3. Payment & Refund History

Monitor all financial transaction records that occurred within the workspace.

• You can collectively view all Purchase History, such as subscription payments and credit recharges, as well as Refund History resulting from cancellations.

QuREKA-lab

Notebook

QuREKA Lab provides a powerful Python development environment based on JupyterLab, supporting an efficient workflow through dedicated extensions and AI-powered tools optimized for quantum algorithm development.
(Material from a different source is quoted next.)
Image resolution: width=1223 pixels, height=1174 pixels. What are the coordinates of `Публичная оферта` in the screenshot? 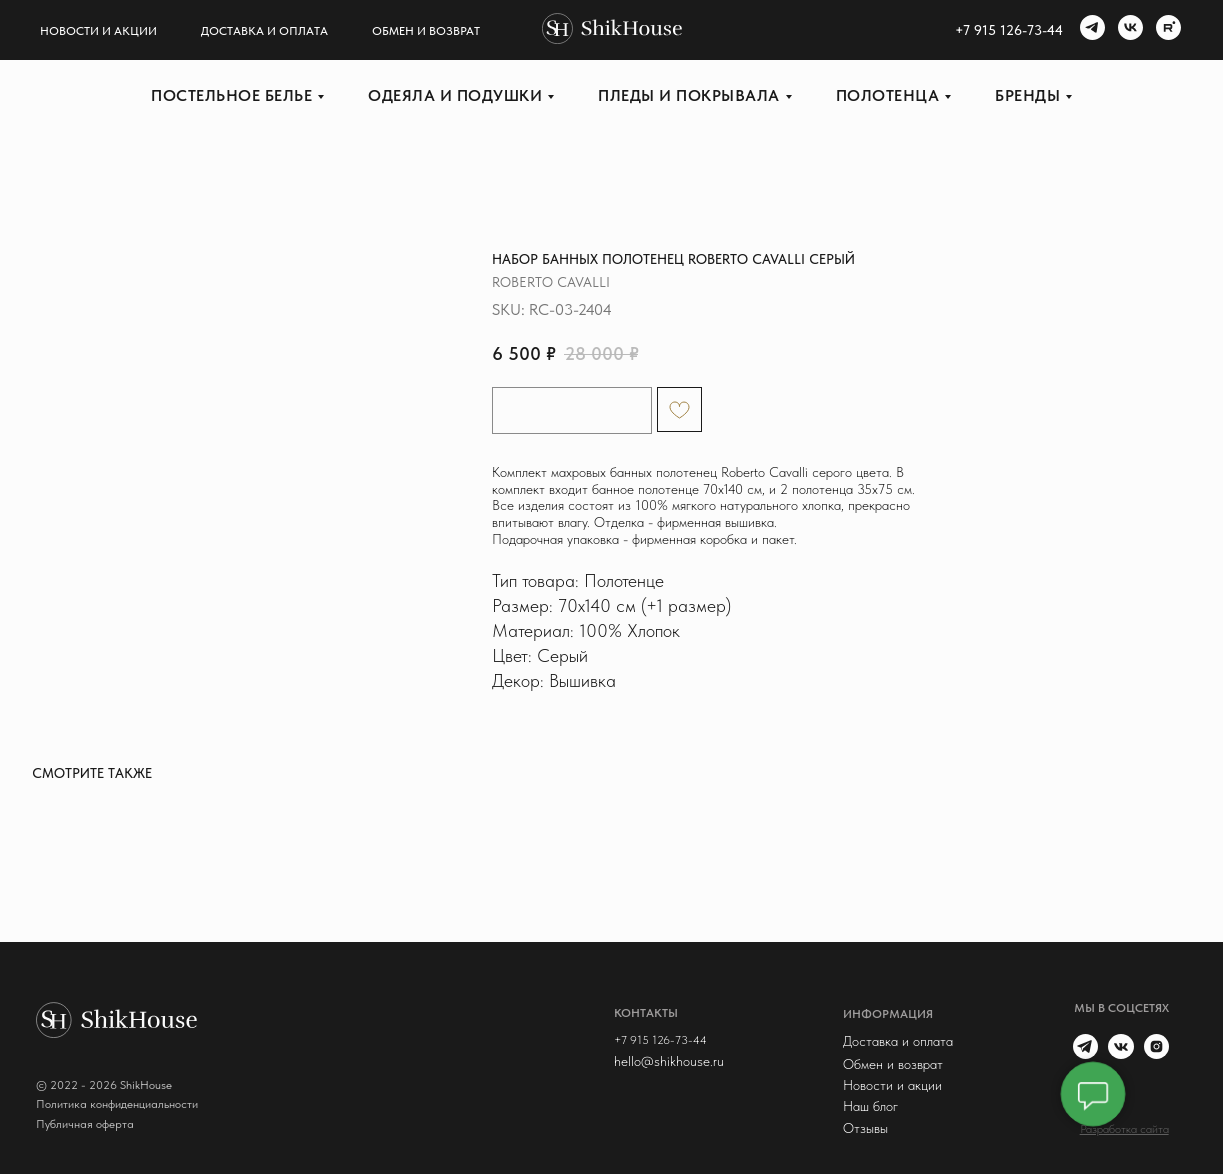 It's located at (85, 1124).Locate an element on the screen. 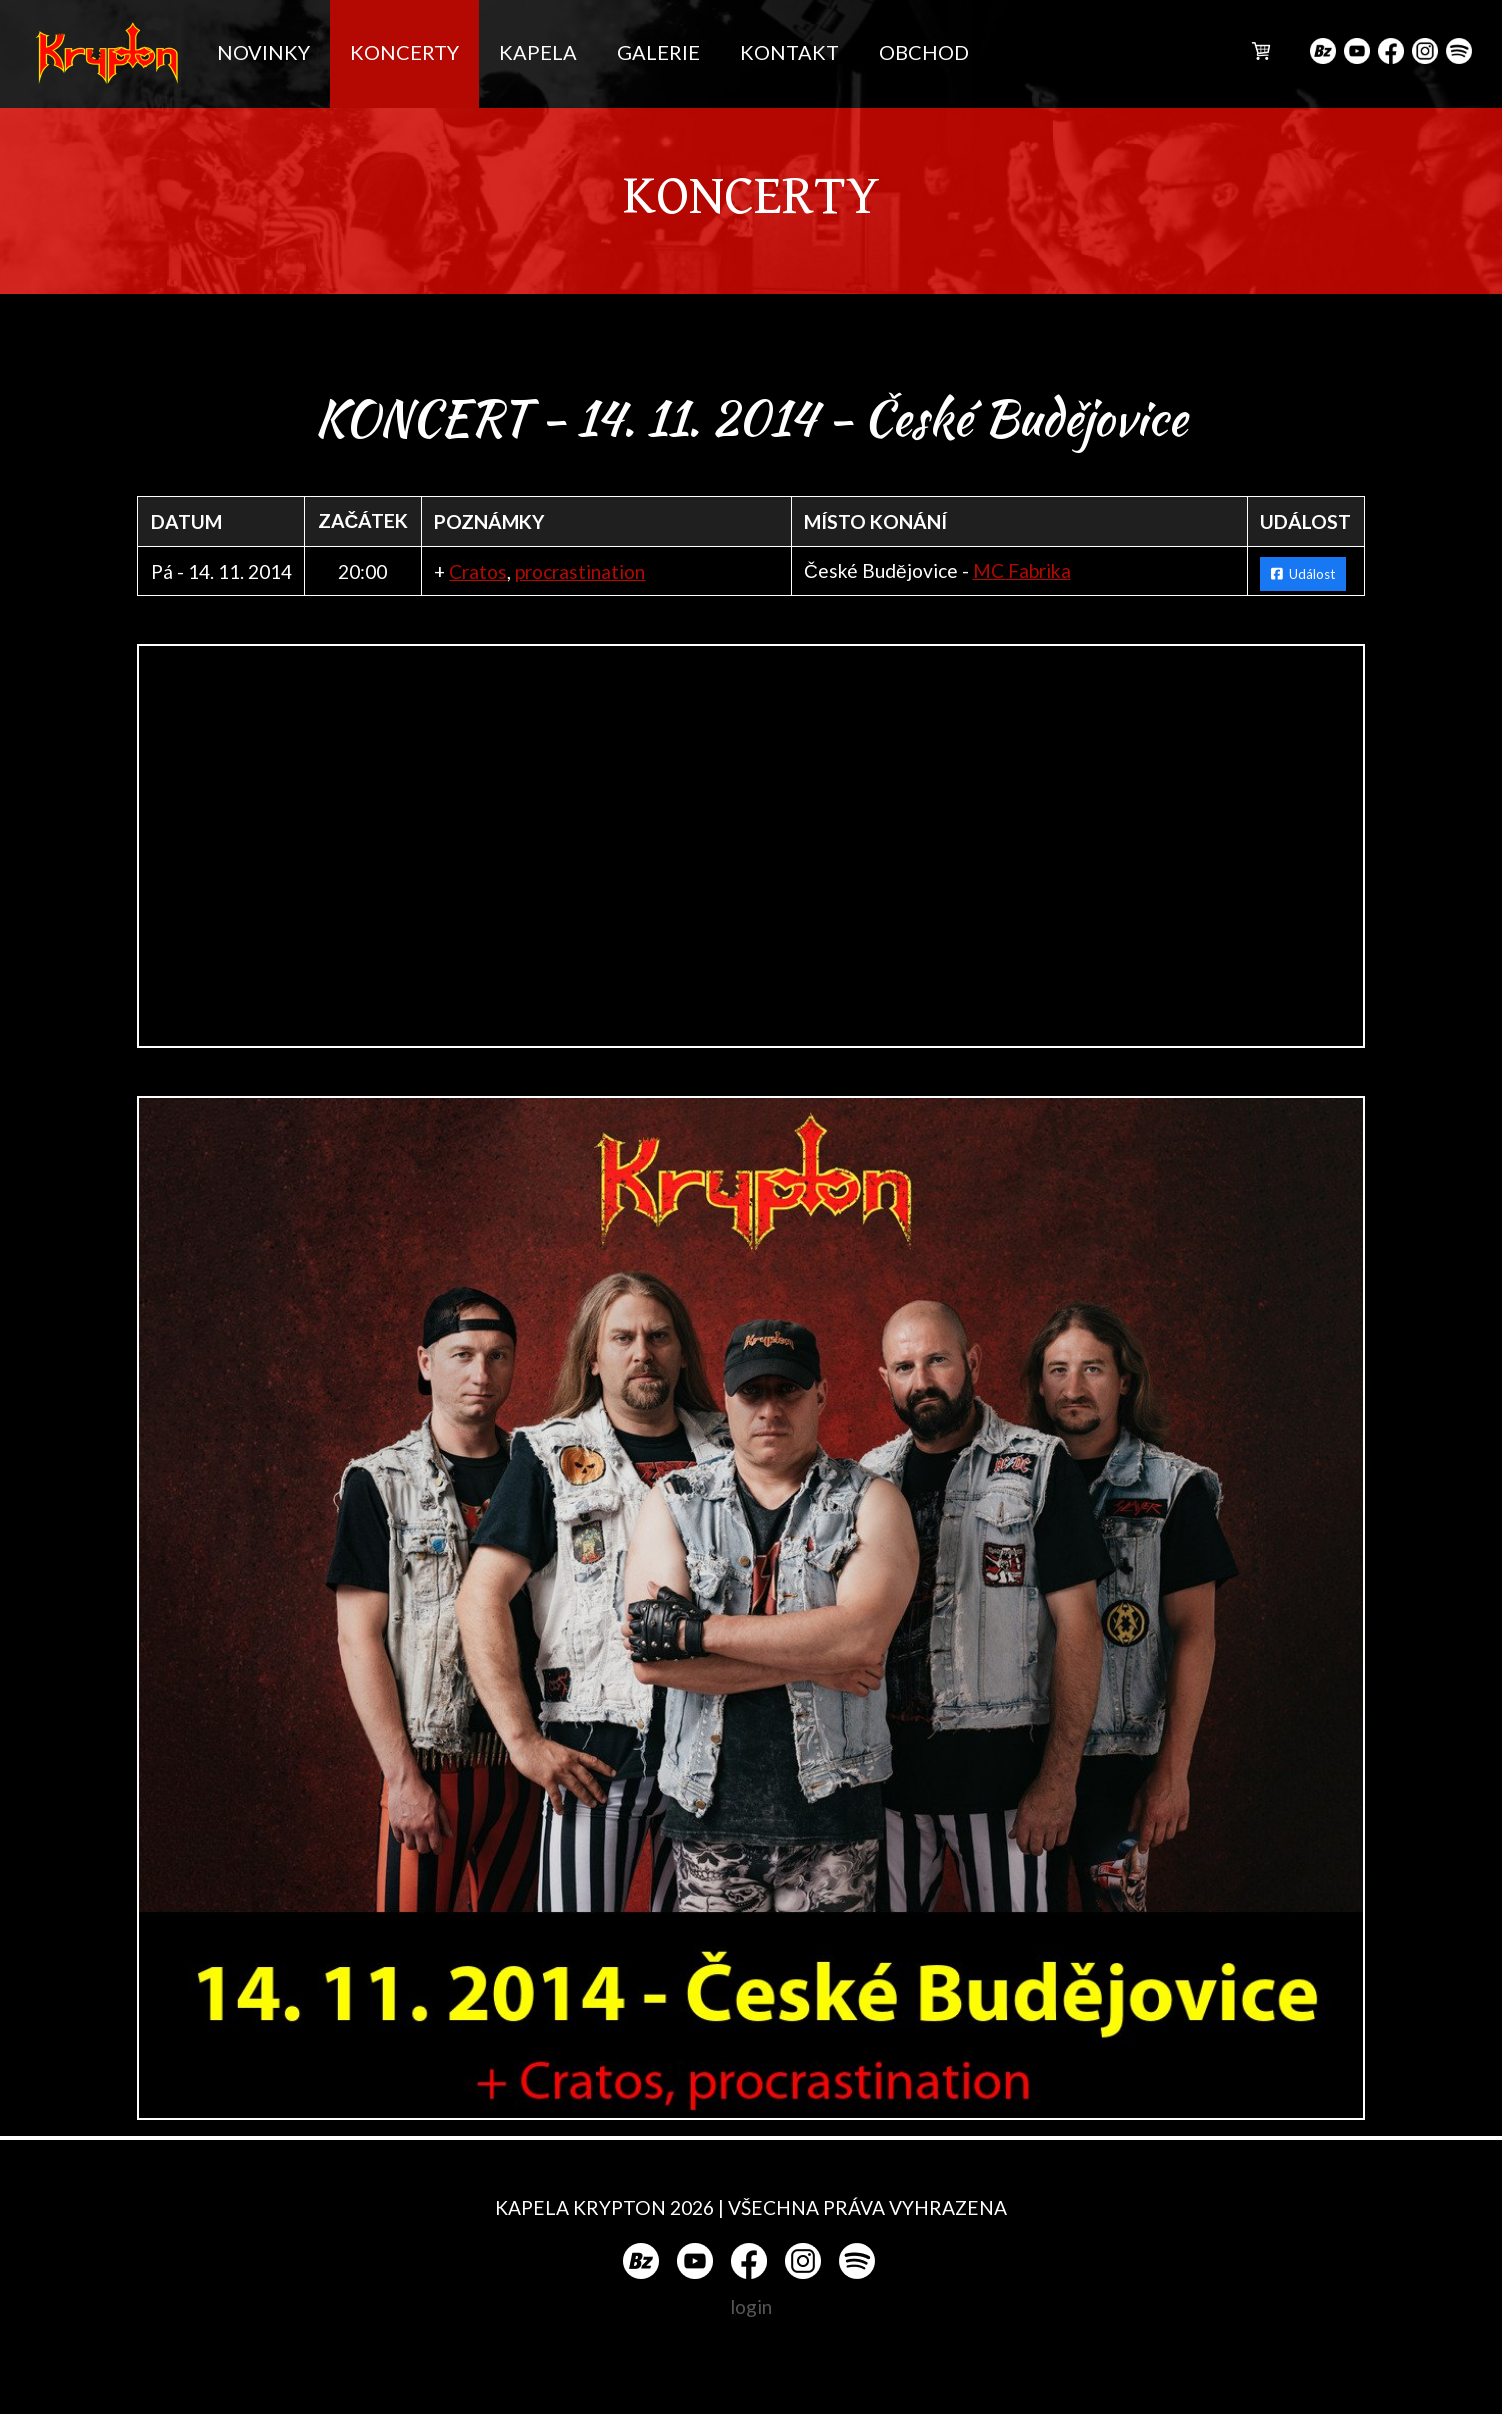 The image size is (1502, 2414). Událost is located at coordinates (1303, 574).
1. Jupyter Notebook Environment

• Python-Based Development: Utilize standard Python libraries and quantum computing frameworks within a JupyterLab-based environment.

• Instant Start: Create new Jupyter Notebook files and begin development immediately.

• Sample Files Provided: Sample Notebooks containing example code for major quantum algorithms are provided by default to assist with learning and practice.

2. Dedicated Extensions and Support Tools

QuREKA Lab places optimized tools in the left and right sidebars for development convenience.

• AI Assistant (Left Panel): Provides AI-powered assistance for quantum algorithm development and coding. You can easily access the conversational assistant from the left sidebar to receive support for complex implementation processes.

• Right Panel Extensions:
  
  

  • Task (Job Monitoring): Monitor the real-time status and success/failure of your submitted quantum jobs.
    
    
    

  • Resource (Resource Information): View a list of available QPUs and simulators along with their detailed specifications.
    
    
    
    

  • Workspace (Workspace Information): Check current workspace details and your real-time credit balance.
    
    
    

Quantum Composer

Quantum Composer is a GUI-based quantum circuit design tool utilizing drag-and-drop functionality. It allows users to intuitively construct circuits without complex coding and view simulation results in real-time.

 

Key Features

• Intuitive Design: Build circuits by placing gates and efficiently manage logical structures using slicers and barriers.

• Real-time Simulation: Instantly updates output states and histograms for up to 16 qubits using GPU acceleration upon any design modification.

• Visual Analysis: Provides a clear understanding of qubit phase changes and dynamic state flows through graphics and animations.

• Multi-Environment Support: Convert designed circuits into over 10 different quantum languages, such as Qiskit and Cirq, or directly submit them to actual QPU and simulator resources.